🤖 AI Summary
This study investigates the underlying mechanism of cross-lingual transfer in low-resource handwritten text recognition (HTR), specifically disentangling whether its efficacy stems from shared visual representations or sequence modeling capabilities. Through controlled experiments on Arabic, Urdu, and Persian scripts, the authors compare CNN-only architectures against full CRNN models under both monolingual and multilingual training settings. Results demonstrate that, in low-resource regimes with 100–1,000 training samples, CRNNs trained multilingually significantly outperform CNN-only counterparts, with the largest reductions in character error rate (CER) observed under the most data-scarce conditions. The work provides the first clear evidence that sequence modeling—not visual similarity of character shapes—is the critical factor enabling effective cross-lingual transfer in HTR.
📝 Abstract
Handwritten Text Recognition (HTR) for Arabic-script languages benefits from cross-language joint training under low-resource conditions, particularly when using CRNN-based models that combine convolutional encoders with sequence modeling. However, it remains unclear whether these improvements are better explained by shared visual representations or sequence-level dependencies.

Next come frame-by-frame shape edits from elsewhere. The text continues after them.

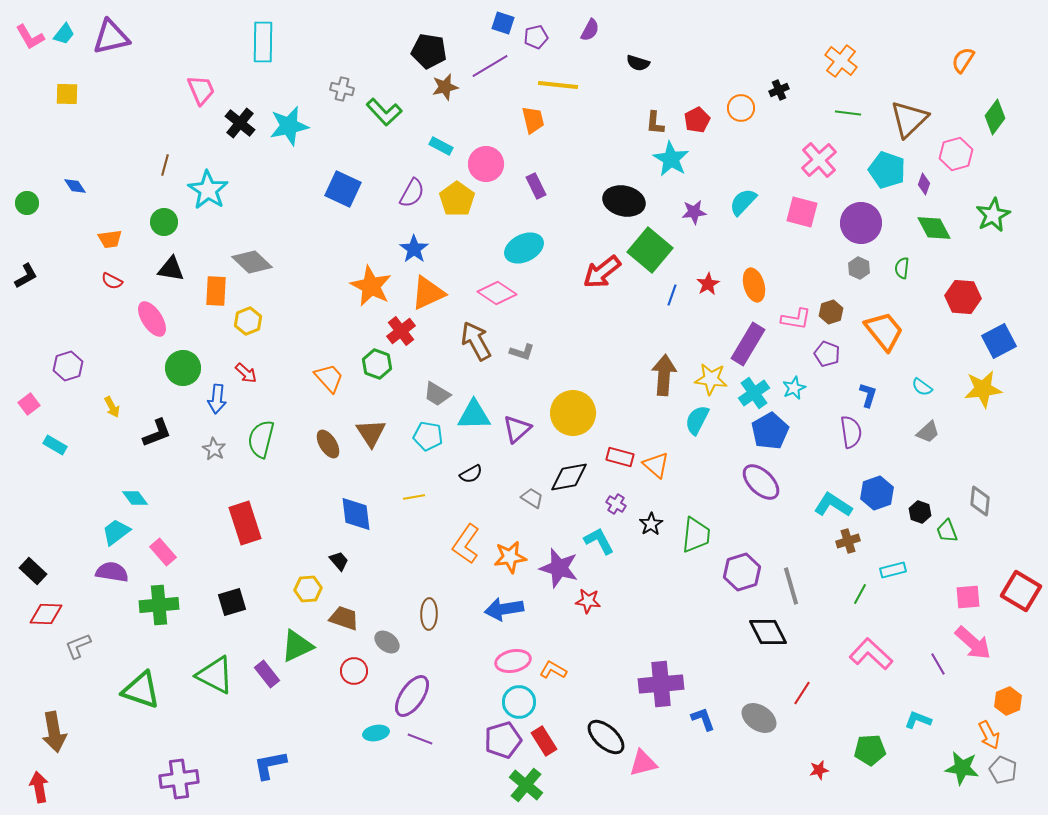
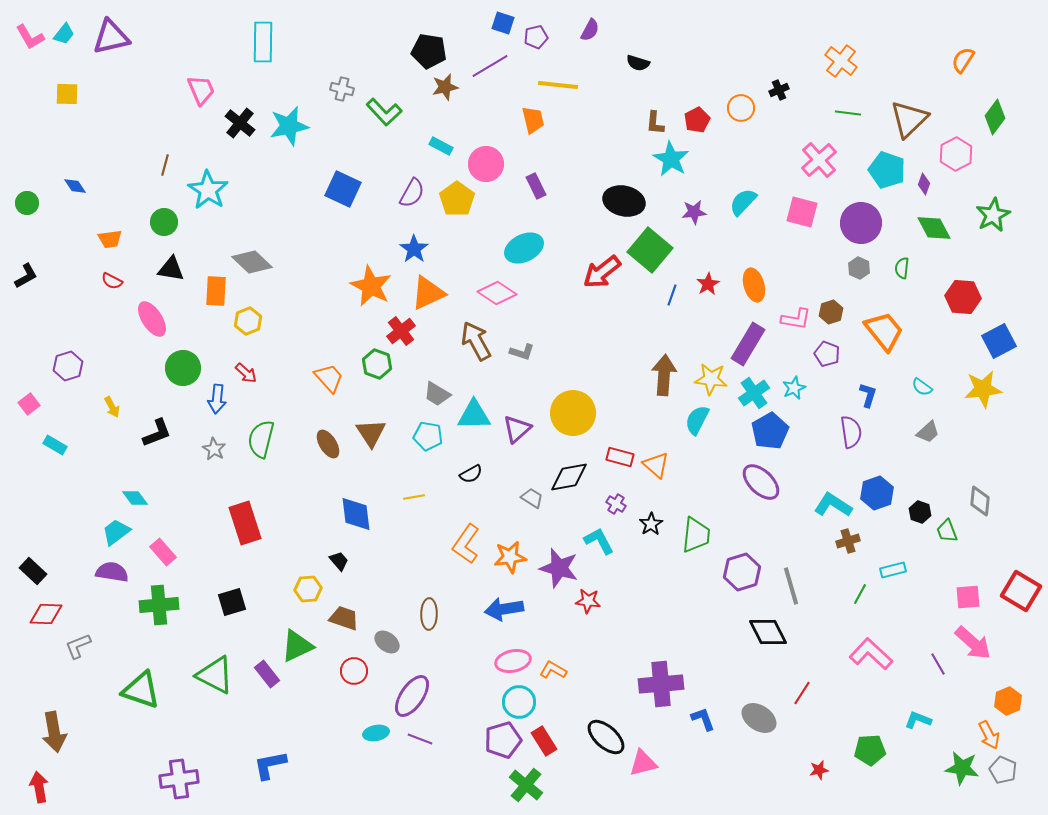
pink hexagon at (956, 154): rotated 12 degrees counterclockwise
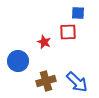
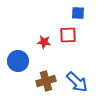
red square: moved 3 px down
red star: rotated 16 degrees counterclockwise
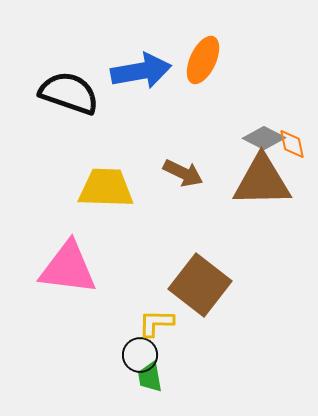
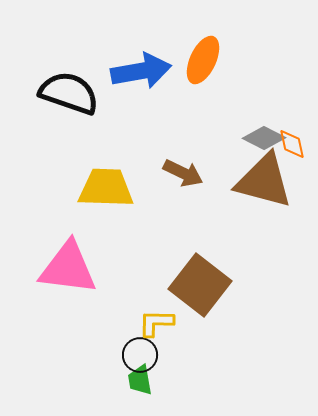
brown triangle: moved 2 px right; rotated 16 degrees clockwise
green trapezoid: moved 10 px left, 3 px down
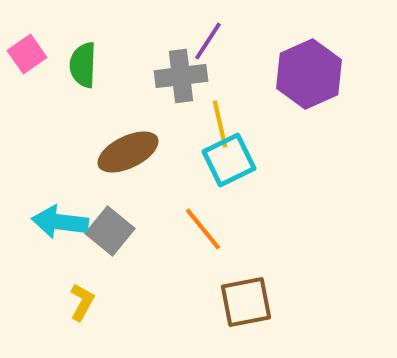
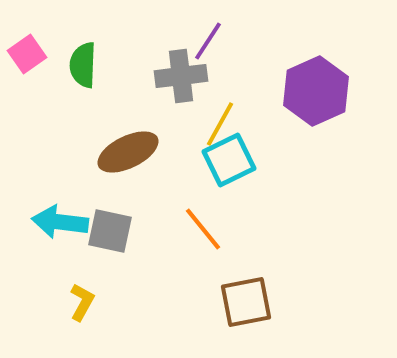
purple hexagon: moved 7 px right, 17 px down
yellow line: rotated 42 degrees clockwise
gray square: rotated 27 degrees counterclockwise
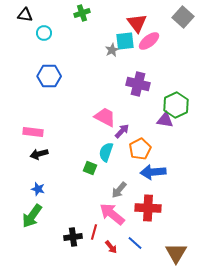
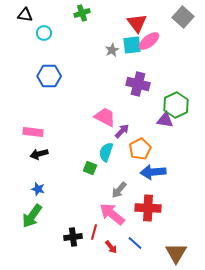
cyan square: moved 7 px right, 4 px down
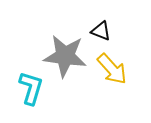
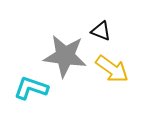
yellow arrow: rotated 12 degrees counterclockwise
cyan L-shape: rotated 88 degrees counterclockwise
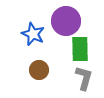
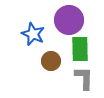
purple circle: moved 3 px right, 1 px up
brown circle: moved 12 px right, 9 px up
gray L-shape: rotated 15 degrees counterclockwise
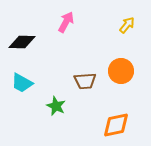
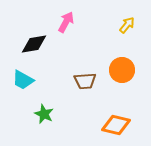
black diamond: moved 12 px right, 2 px down; rotated 12 degrees counterclockwise
orange circle: moved 1 px right, 1 px up
cyan trapezoid: moved 1 px right, 3 px up
green star: moved 12 px left, 8 px down
orange diamond: rotated 24 degrees clockwise
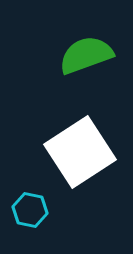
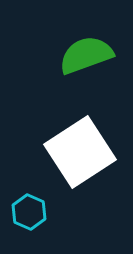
cyan hexagon: moved 1 px left, 2 px down; rotated 12 degrees clockwise
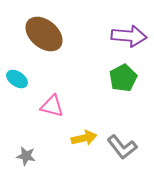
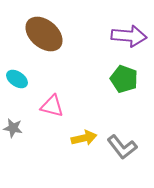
green pentagon: moved 1 px right, 1 px down; rotated 24 degrees counterclockwise
gray star: moved 13 px left, 28 px up
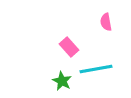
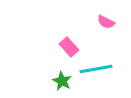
pink semicircle: rotated 54 degrees counterclockwise
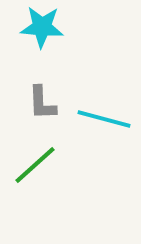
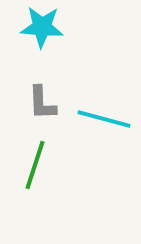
green line: rotated 30 degrees counterclockwise
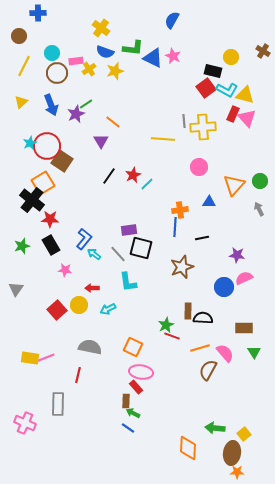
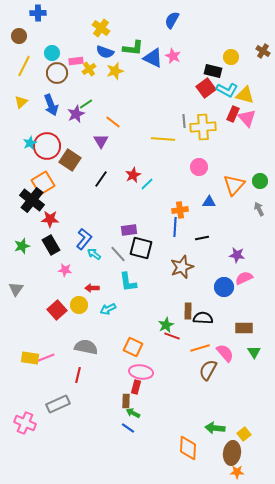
brown square at (62, 161): moved 8 px right, 1 px up
black line at (109, 176): moved 8 px left, 3 px down
gray semicircle at (90, 347): moved 4 px left
red rectangle at (136, 387): rotated 56 degrees clockwise
gray rectangle at (58, 404): rotated 65 degrees clockwise
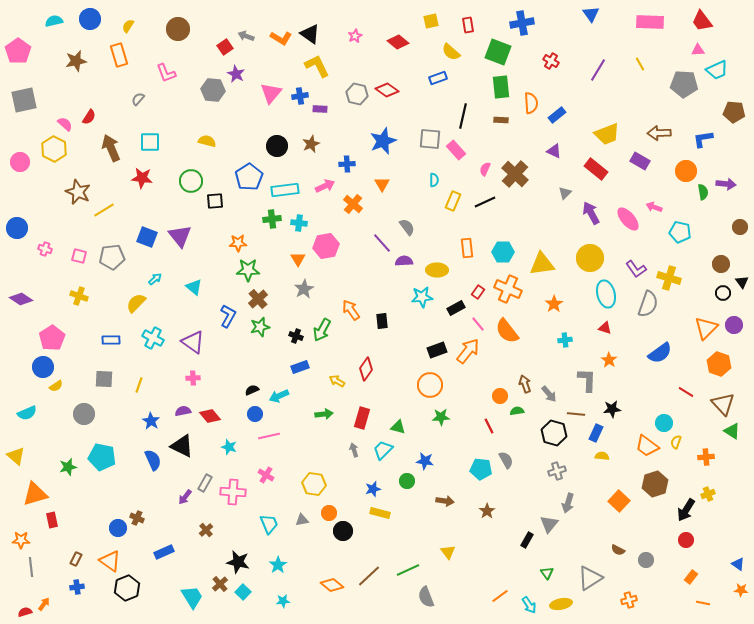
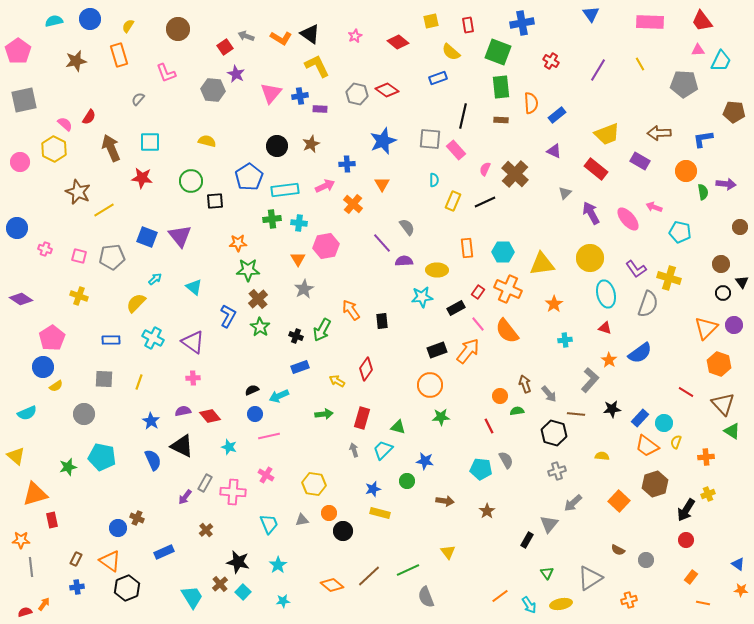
cyan trapezoid at (717, 70): moved 4 px right, 9 px up; rotated 40 degrees counterclockwise
green star at (260, 327): rotated 24 degrees counterclockwise
blue semicircle at (660, 353): moved 20 px left
gray L-shape at (587, 380): moved 3 px right; rotated 40 degrees clockwise
yellow line at (139, 385): moved 3 px up
blue rectangle at (596, 433): moved 44 px right, 15 px up; rotated 18 degrees clockwise
gray arrow at (568, 503): moved 5 px right; rotated 30 degrees clockwise
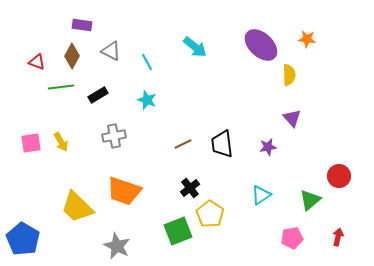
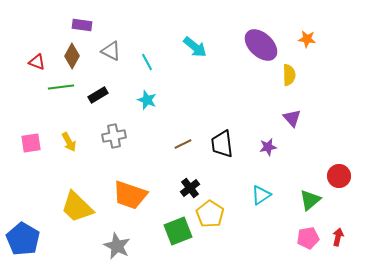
yellow arrow: moved 8 px right
orange trapezoid: moved 6 px right, 4 px down
pink pentagon: moved 16 px right
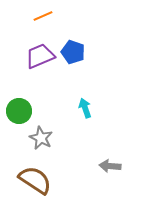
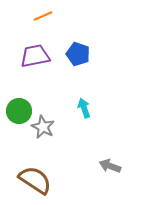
blue pentagon: moved 5 px right, 2 px down
purple trapezoid: moved 5 px left; rotated 12 degrees clockwise
cyan arrow: moved 1 px left
gray star: moved 2 px right, 11 px up
gray arrow: rotated 15 degrees clockwise
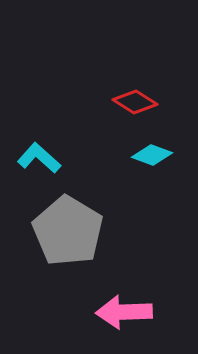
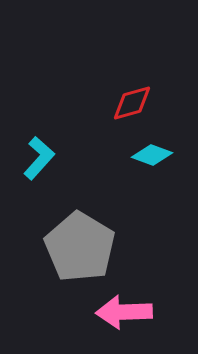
red diamond: moved 3 px left, 1 px down; rotated 48 degrees counterclockwise
cyan L-shape: rotated 90 degrees clockwise
gray pentagon: moved 12 px right, 16 px down
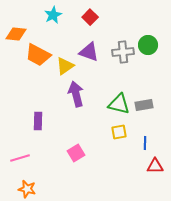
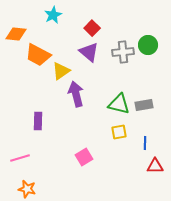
red square: moved 2 px right, 11 px down
purple triangle: rotated 20 degrees clockwise
yellow triangle: moved 4 px left, 5 px down
pink square: moved 8 px right, 4 px down
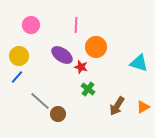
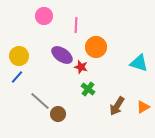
pink circle: moved 13 px right, 9 px up
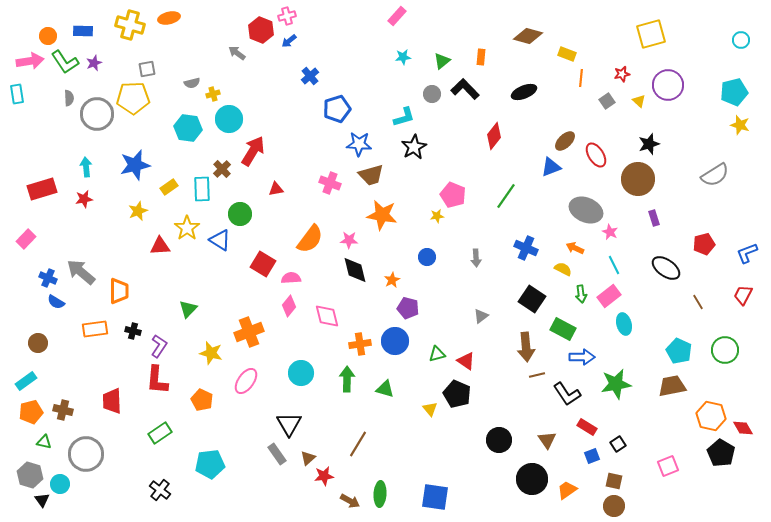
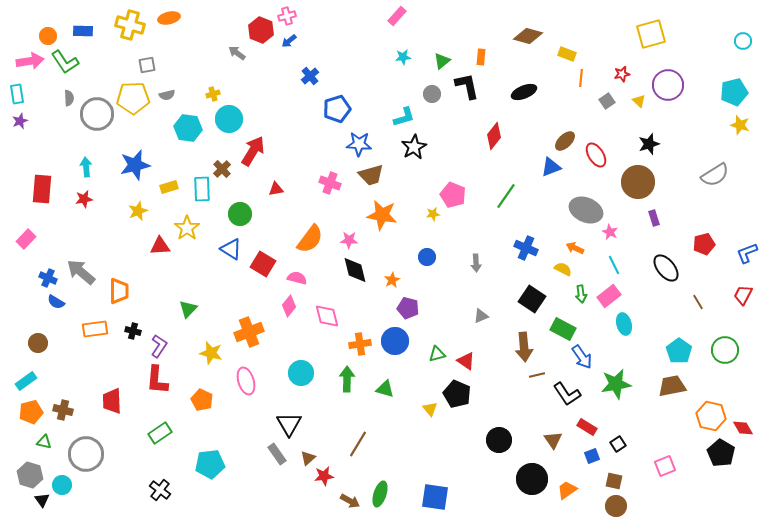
cyan circle at (741, 40): moved 2 px right, 1 px down
purple star at (94, 63): moved 74 px left, 58 px down
gray square at (147, 69): moved 4 px up
gray semicircle at (192, 83): moved 25 px left, 12 px down
black L-shape at (465, 89): moved 2 px right, 3 px up; rotated 32 degrees clockwise
brown circle at (638, 179): moved 3 px down
yellow rectangle at (169, 187): rotated 18 degrees clockwise
red rectangle at (42, 189): rotated 68 degrees counterclockwise
yellow star at (437, 216): moved 4 px left, 2 px up
blue triangle at (220, 240): moved 11 px right, 9 px down
gray arrow at (476, 258): moved 5 px down
black ellipse at (666, 268): rotated 16 degrees clockwise
pink semicircle at (291, 278): moved 6 px right; rotated 18 degrees clockwise
gray triangle at (481, 316): rotated 14 degrees clockwise
brown arrow at (526, 347): moved 2 px left
cyan pentagon at (679, 351): rotated 10 degrees clockwise
blue arrow at (582, 357): rotated 55 degrees clockwise
pink ellipse at (246, 381): rotated 52 degrees counterclockwise
brown triangle at (547, 440): moved 6 px right
pink square at (668, 466): moved 3 px left
cyan circle at (60, 484): moved 2 px right, 1 px down
green ellipse at (380, 494): rotated 15 degrees clockwise
brown circle at (614, 506): moved 2 px right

In this work, we conduct a controlled architectural study of line-level Arabic-script HTR, comparing CNN-only models with CTC decoding and CRNN models under identical single-script and multi-script training regimes. Experiments are performed on Arabic (KHATT), Urdu (NUST-UHWR), and Persian (PHTD) datasets under low-resource settings (K in {100, 500, 1000}). Our results show a clear divergence in transfer behavior: while CNN-only models exhibit limited or unstable improvements, CRNN models achieve better performance under multi-script training, particularly in the most data-constrained regimes. Focusing on transfer improvements (delta CER) rather than absolute performance, we find that cross-language improvements are associated with sequence-level modeling, while sharing visual representations learned by the CNN encoder, corresponding to similarities in character shapes across scripts, alone appears to be insufficient. This finding suggests that contextual modeling plays an important role in enabling effective transfer in low-resource scenarios, and that similar behavior may extend to other low-resource language settings.